Çıktı İppolit. Casusluk yapması için prensin kimseye ricada bulunmasına gerek yoktu. Bunu kendi de yapabilirdi. Aglaya'nın, akşama kadar evden çıkmamasıyla ilgili verdiği emrin nedeni belliydi artık: Belki uğrayıp alacaktı onu, belki de prensin oraya gelmesini istemiyordu, bu yüzden evde kalmasını söylemişti... İkisi de olabilirdi. Başı dönüyordu prensin. Odanın içinde her şey dönüyordu. Divana uzanıp gözlerini kapadı.
Öyle veya böyle, olay kesindi bu kez ve sonuçlanacaktı. Hayır, prens küçük bir kız veya yatılı okul öğrencisi gibi görmüyordu Aglaya'yı. Uzun zamandır korktuğunun veya buna benzer bir şeyler hissettiğinin farkındaydı. Peki ama, neden Nastasya Filippovna'yı görmek istiyordu Aglaya? Bir ürperti geçti bedeninden, yine ateşi çıktı.

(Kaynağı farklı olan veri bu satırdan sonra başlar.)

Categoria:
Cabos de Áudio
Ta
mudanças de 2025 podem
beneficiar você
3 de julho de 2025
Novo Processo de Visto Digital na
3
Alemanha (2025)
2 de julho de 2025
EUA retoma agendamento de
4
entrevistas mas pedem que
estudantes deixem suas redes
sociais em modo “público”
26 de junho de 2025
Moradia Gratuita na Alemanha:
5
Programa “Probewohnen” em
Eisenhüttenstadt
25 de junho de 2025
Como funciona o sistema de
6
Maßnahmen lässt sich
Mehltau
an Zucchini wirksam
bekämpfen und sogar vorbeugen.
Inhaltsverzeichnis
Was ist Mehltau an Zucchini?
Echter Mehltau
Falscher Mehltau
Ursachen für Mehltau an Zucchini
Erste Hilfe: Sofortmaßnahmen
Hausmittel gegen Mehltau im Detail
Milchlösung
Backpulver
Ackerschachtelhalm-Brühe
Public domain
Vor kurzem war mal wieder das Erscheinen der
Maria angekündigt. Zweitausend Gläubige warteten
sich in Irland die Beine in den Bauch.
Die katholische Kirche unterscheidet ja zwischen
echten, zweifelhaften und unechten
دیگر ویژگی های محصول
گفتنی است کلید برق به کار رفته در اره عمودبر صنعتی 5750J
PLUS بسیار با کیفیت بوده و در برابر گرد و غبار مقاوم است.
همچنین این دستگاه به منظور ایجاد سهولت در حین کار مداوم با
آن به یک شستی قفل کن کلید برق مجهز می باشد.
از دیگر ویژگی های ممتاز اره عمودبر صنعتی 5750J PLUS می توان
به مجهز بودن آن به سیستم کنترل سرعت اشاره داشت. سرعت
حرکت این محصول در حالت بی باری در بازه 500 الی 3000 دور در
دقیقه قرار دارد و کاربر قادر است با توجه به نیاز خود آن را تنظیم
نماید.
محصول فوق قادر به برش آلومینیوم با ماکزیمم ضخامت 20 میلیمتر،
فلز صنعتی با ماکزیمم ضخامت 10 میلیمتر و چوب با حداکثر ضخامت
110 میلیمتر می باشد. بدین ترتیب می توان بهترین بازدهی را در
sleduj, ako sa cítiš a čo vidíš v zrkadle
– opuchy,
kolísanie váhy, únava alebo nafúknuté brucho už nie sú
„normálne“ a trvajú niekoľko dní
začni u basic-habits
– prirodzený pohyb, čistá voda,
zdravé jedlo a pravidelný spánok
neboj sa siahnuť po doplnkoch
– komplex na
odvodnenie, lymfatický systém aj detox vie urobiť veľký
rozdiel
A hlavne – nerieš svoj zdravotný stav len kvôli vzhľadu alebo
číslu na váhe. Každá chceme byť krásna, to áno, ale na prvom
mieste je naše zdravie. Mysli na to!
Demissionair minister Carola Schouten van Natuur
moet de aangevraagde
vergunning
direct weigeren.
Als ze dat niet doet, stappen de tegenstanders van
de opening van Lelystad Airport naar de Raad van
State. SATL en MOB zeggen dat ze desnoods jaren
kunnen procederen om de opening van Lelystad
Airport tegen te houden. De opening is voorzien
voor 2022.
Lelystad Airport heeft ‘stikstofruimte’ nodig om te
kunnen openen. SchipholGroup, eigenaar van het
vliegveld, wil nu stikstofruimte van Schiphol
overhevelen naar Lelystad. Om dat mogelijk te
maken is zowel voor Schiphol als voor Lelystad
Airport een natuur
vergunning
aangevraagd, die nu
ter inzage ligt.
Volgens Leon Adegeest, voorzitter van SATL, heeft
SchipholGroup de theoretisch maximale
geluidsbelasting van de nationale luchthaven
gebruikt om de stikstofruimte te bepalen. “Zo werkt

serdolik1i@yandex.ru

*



Hayır, çocuk olarak görmüyordu Aglaya'yı! Son zamanlarda onun bazı bakışları, bazı sözleri korkutuyordu prensi. Aglaya sanki aşırı derecede cesaretlenmiş, ciddileşmişti. Prens bunun kendisini korkuttuğunu hatırlıyordu. Evet, bu son günlerde böyle şeyler düşünmemeye, bu ağır düşünceleri kafasından atmaya çalışıyordu. Ama neler gizliydi bu kızın ruhunda? Onun ruh temizliğinden kuşkusu yoktu, ama bu soru yine de acı veriyordu ona. Evet, işte bugün cevaplarını bulacaktı bu sorular, her şey açıklığa kavuşacaktı. Korkunç bir düşünceydi bu! Gelgelelim, yine "şu kadın" çıkmıştı ortaya! Prens neden acaba bu kadının her zaman kaderinin belli olacağı son anda ortaya çıkacağını, her şeyi berbat edeceğini, çürük bir iplik gibi parçalayacağını düşünüyordu? Şu anda uyukluyor olsa da, içinde böyle bir duygunun her zaman var olduğuna yemin edebilirdi. Son günler onu unutmaya çalışmasının tek nedeni ondan korkmasıydı. Peki, seviyor muydu bu kadını, yoksa nefret mi ediyordu ondan? Bu soruyu ilk kez o gün sormuyordu kendine, bu konuda içi rahattı: Kimi sevdiğini biliyordu... İkisinin görüşecek olmasından da, bu görüşmenin tuhaflığından da, bilmediği nedenlerinden de, çıkacak (nasıl olursa olsun) sonuçtan da korktuğu yoktu, ama Nastasya Filippovna'dan korkuyordu... Aradan birkaç gün geçtikten sonra, o hummalı saatlerde hemen her an onun gözlerinin, bakışının gözünün önünde olduğunu, kulaklarında hep onun söylediği (ama o hummalı, hüzünlü saatler geçtikten sonra hemen hiçbirini hatırlamadığı) tuhaf birtakım sözcüklerin çınladığını hissediyordu. Sözgelimi, Vera'nın ona yemek getirdiğini, yemeğini yediğini hayal meyal hatırlıyordu, ama yemekten sonra uyuyup uyumadığını hatırlamıyordu. Ne var ki akşam Aglaya'nın verandanın merdivenlerinden çıkıp odaya girdiği, kendisinin divandan ayağa fırlayıp Aglaya'yı karşılamak için odanın ortasına koştuğu andan sonra olanları açık seçik hatırlıyordu. Saat yediyi çeyrek geçiyordu. Yalnızdı Aglaya. Çok acele giyinmiş gibiydi. Kıyafeti sadeydi. Hafif bir pelerin almıştı omzuna. Yüzü dün olduğu gibi soluktu. Gözlerinde kuru bir parlaklık vardı. Prens onun gözlerini hiç böyle görmemişti. Gözlerini kırpmadan bakıyordu prensin yüzüne. Sakinmiş gibi, durgun bir tavırla,
— Hazırlanmışsınız, dedi. Giyiniksiniz, şapkanız da elinizde. Demek haber vermişler size. Kimin haber verdiğini biliyorum: İppolit, değil mi?..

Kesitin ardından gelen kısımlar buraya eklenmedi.